That is can interesting question of why one coil was failing at high RPM while
the other didn't.
Assuming both are in proper operating condition, then I would expect that the
one that can't sustain high RPM has a lot more inductance than the one that
worked ok
As a matter of fact, the "high voltage" coils probably get that extra oomph by
having higher inductance. The price you pay for high inductance is that it
takes longer to "charge" the magnetic field of the coil. So, there is a
steeper drop off of output voltage vs RPM.

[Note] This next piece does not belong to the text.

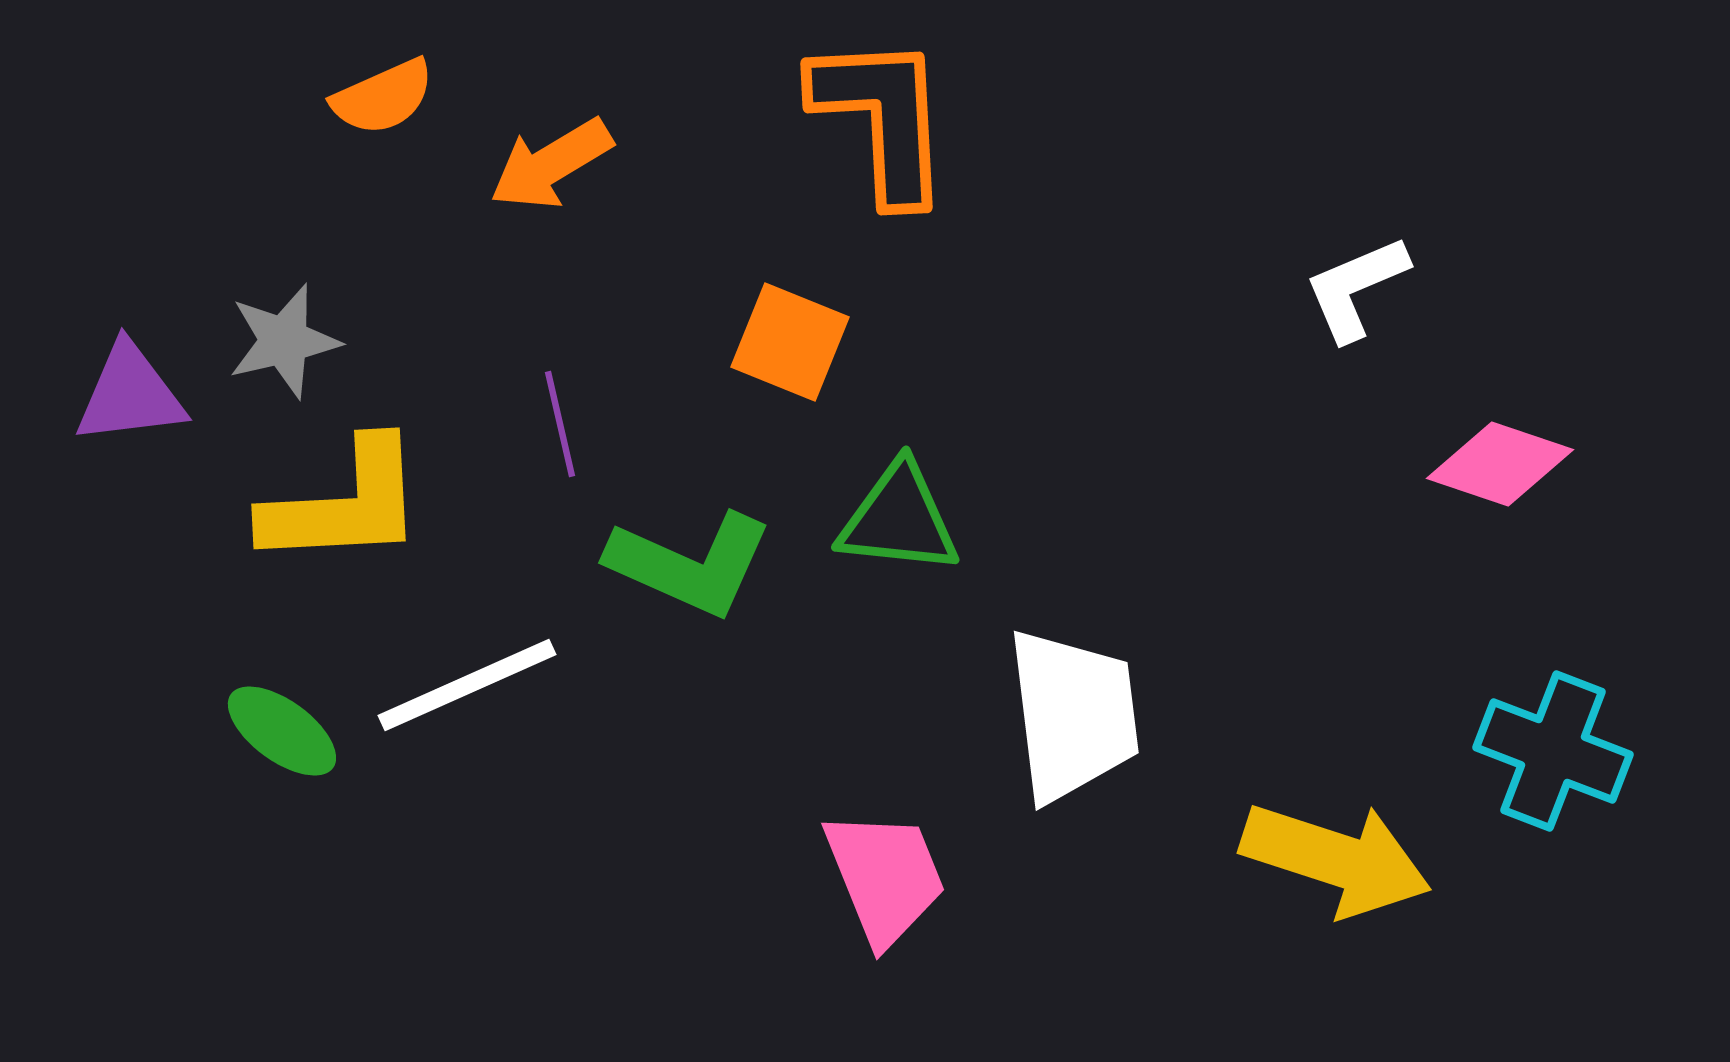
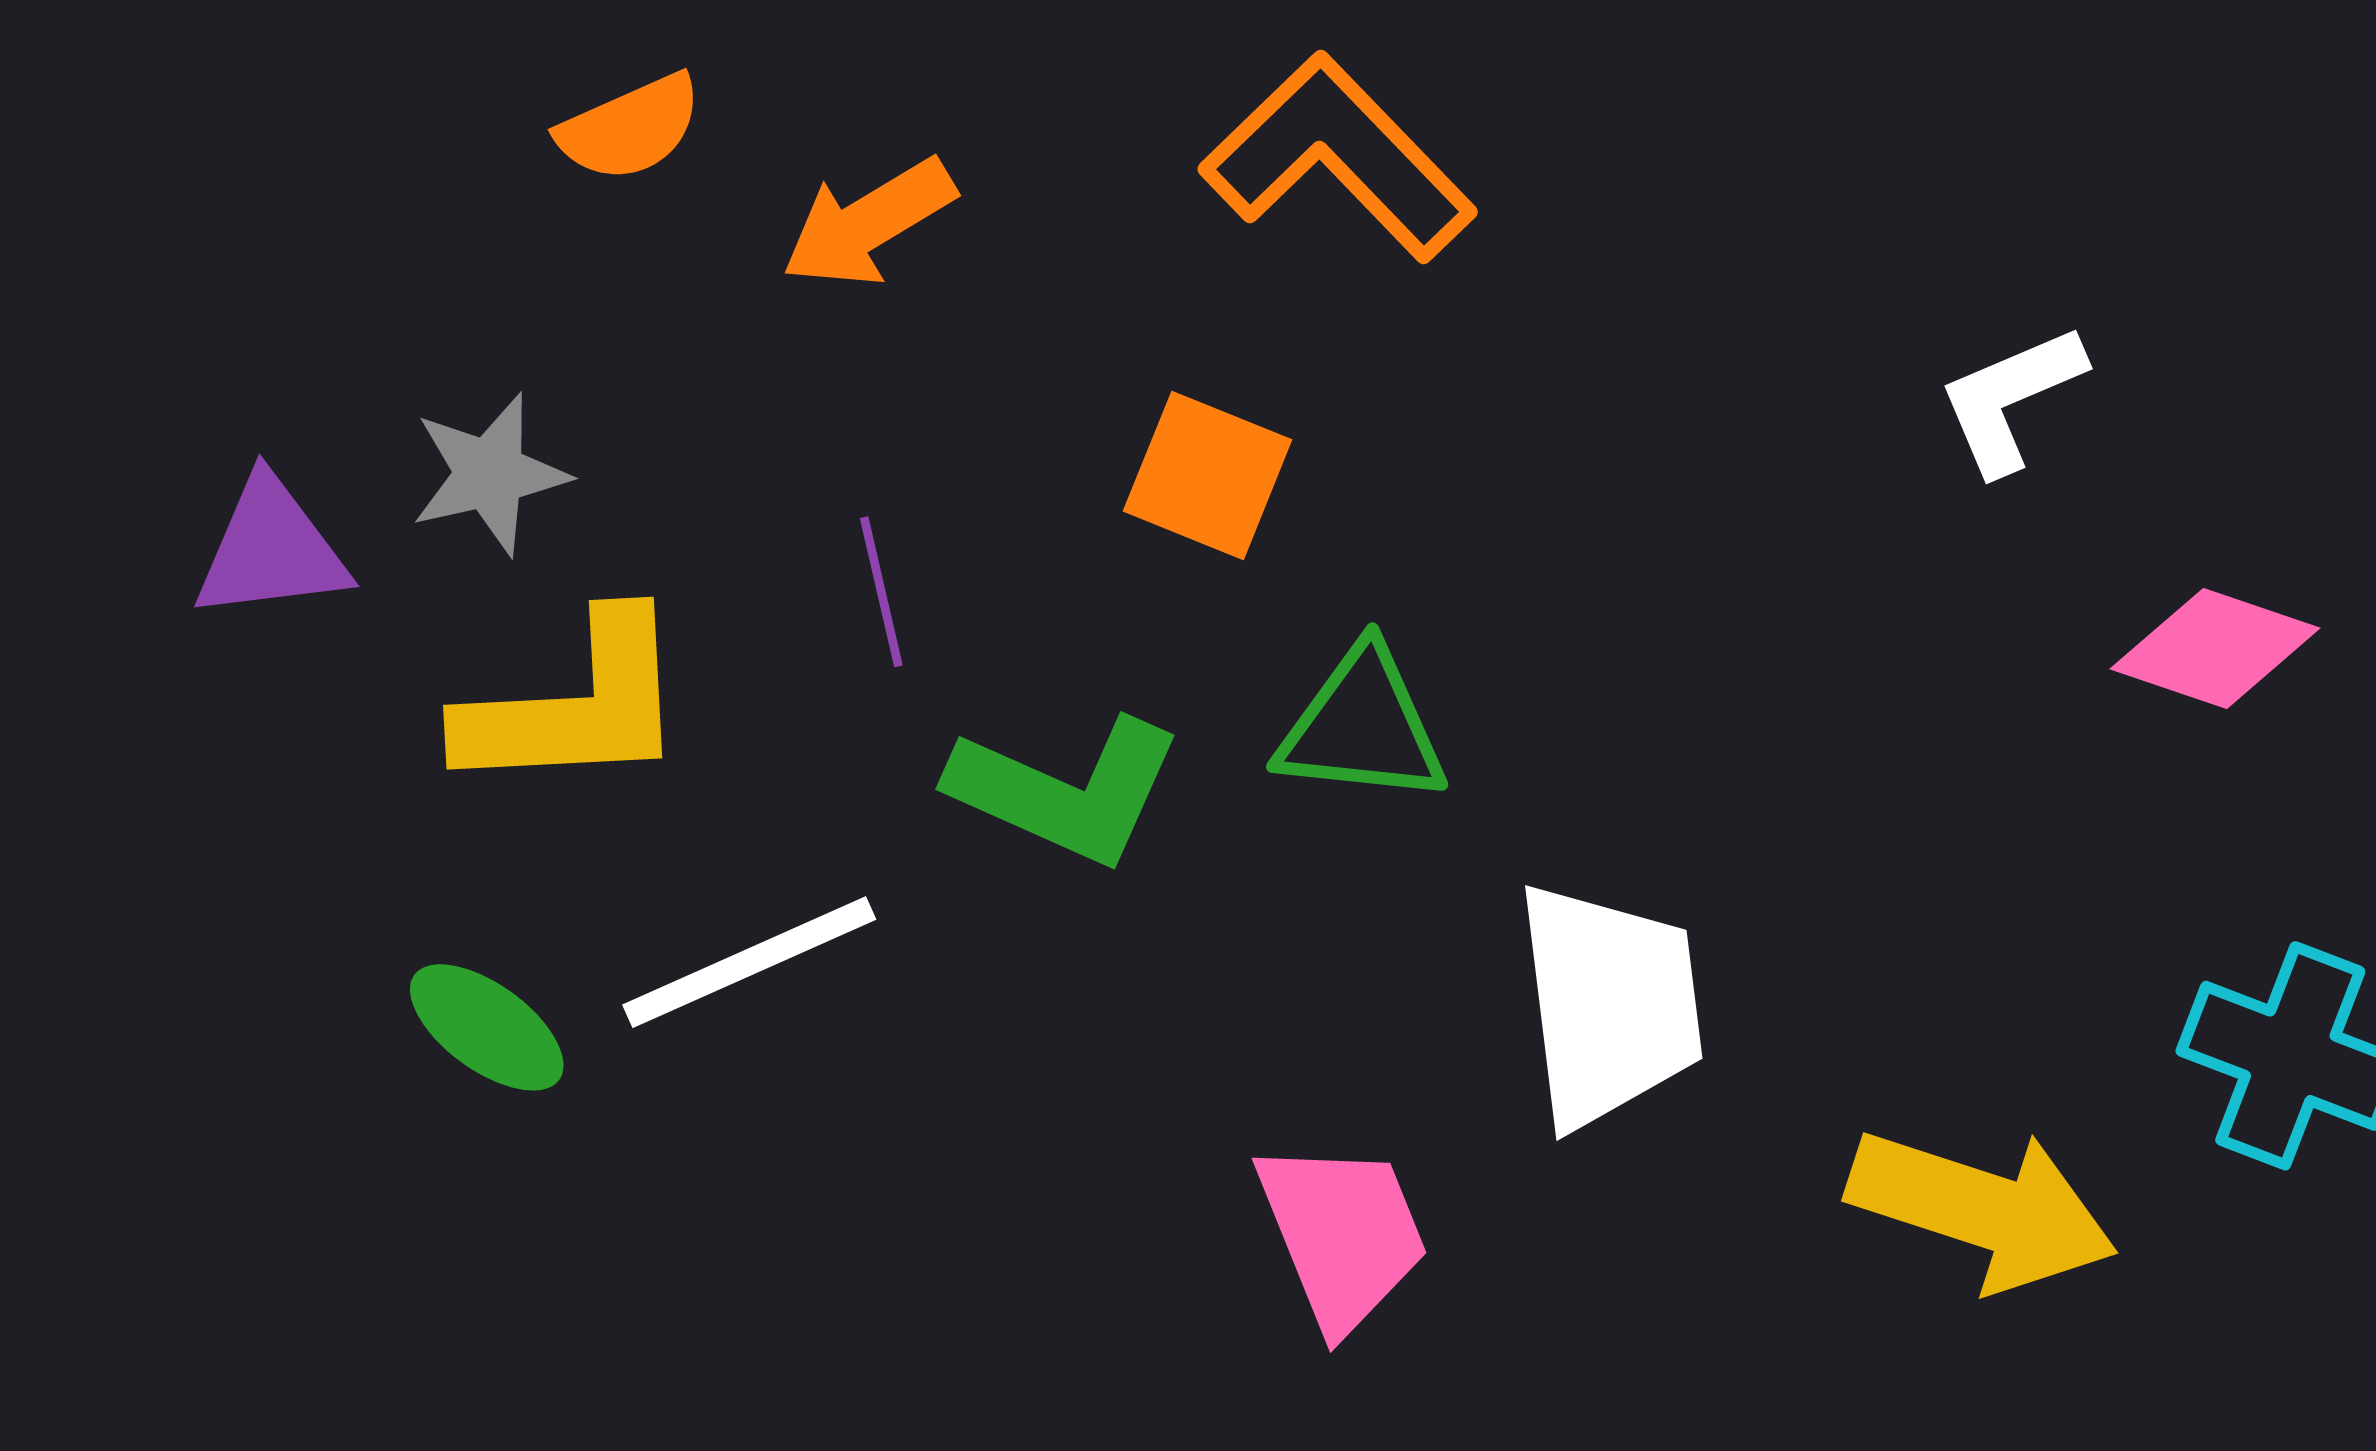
orange L-shape: (882, 118) -> (1338, 158), turned -41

Do you have the specs on the two coils? Btw the resistance of the secondary
windings also has an influence. So does the resistance of the primary windings
though I am assuming both are 3 ohm.
-Tony
Sent from my iPhone
> On Sep 19, 2015, at 1:00 PM, triumphs-request@autox.team.net wrote:
>
> Message: 1
> Date: Fri, 18 Sep 2015 14:26:04 -0400
> From: Jason Sukey <jsukey@gmail.com>
> To: auprichard@uprichard.net, triumphs@autox.team.net
> Subject: Re: [TR] TR3 coil question
> Message-ID:
> <CAMmo4o-UUO+VMFaKgUCjZiOEQHs1zfsV6fArUq9C+eKQ8s-Mzw@mail.gmail.com>
> Content-Type: text/plain; charset="utf-8"
>
> Andrew,
> Not TR3 related, but I've had to play around with coils on my modified
> GT6 using the 123 distributor (USB tune model). After a lot of fiddling, I
> found that with the recommended Bosch "blue" coil, it would "go flat" at
> high rpms when I was accelerating hard. (this is compared to points dizzy
> with a hot coil).
> I ended up with the Bosch "red" coil (made in Brazil model, I'm told the
> made in Mexico version is of lesser quality). This solved my problems and
> it once again is happy to pull strong up to 7,000 RPM's.
>
> My theory is that the lower voltage "Blue" coil is fine for stock
> applications, but isn't enough for higher performance use.